→ AIM OF THE TASK
Your task is to return all of the entries below exactly, leaving out each picture.

━━ INPUT ━━

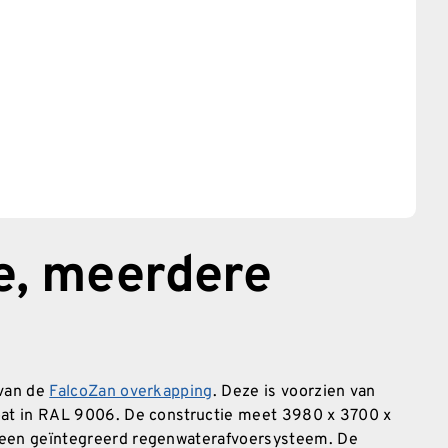
e, meerdere
 van de
FalcoZan overkapping
. Deze is voorzien van
at in RAL 9006. De constructie meet 3980 x 3700 x
een geïntegreerd regenwaterafvoersysteem. De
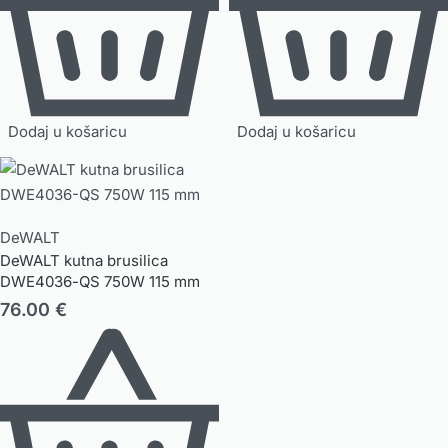
Dodaj u košaricu
Dodaj u košaricu
DeWALT
DeWALT kutna brusilica
DWE4036-QS 750W 115 mm
76.00
€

━━━

→ EXERCISE OUTPUT
e, meerdere
 van de
FalcoZan overkapping
. Deze is voorzien van
at in RAL 9006. De constructie meet 3980 x 3700 x
een geïntegreerd regenwaterafvoersysteem. De
Dodaj u košaricu
Dodaj u košaricu
DeWALT
DeWALT kutna brusilica
DWE4036-QS 750W 115 mm
76.00
€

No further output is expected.